**Problem description**
In the data below, the answer is the run of lines from the line containing "Con estos tres" through the line containing "marzo de 2018 (Sala 4.1, pabellón J10).", both included; print it exactly and nothing else.
### Record set ###
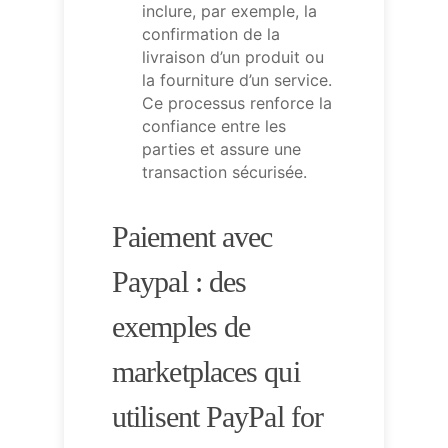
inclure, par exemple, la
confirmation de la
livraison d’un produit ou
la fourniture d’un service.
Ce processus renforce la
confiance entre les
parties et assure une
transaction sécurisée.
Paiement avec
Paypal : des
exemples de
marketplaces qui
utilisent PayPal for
###
### Record set ###
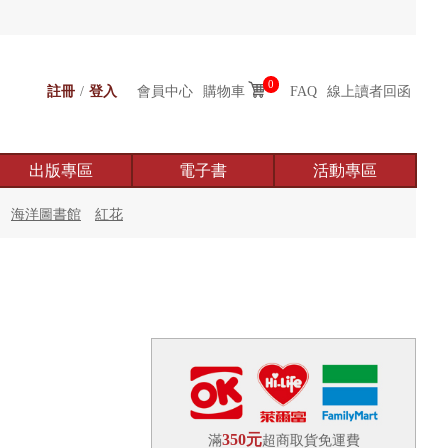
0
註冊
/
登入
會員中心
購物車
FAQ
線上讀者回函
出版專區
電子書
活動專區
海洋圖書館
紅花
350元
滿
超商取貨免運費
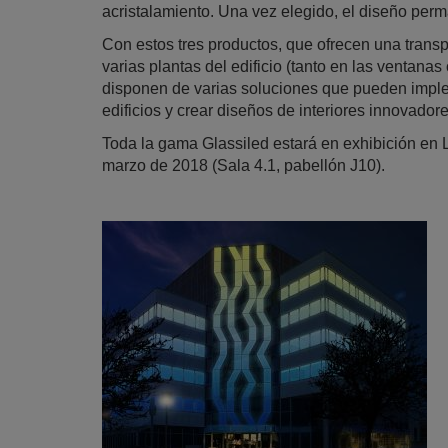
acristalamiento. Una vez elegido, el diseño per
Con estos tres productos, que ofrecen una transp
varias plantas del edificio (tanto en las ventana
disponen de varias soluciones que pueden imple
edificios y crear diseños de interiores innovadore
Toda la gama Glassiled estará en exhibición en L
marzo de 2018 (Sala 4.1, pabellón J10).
###
**Output for this task**
Con estos tres productos, que ofrecen una transp
varias plantas del edificio (tanto en las ventana
disponen de varias soluciones que pueden imple
edificios y crear diseños de interiores innovadore
Toda la gama Glassiled estará en exhibición en L
marzo de 2018 (Sala 4.1, pabellón J10).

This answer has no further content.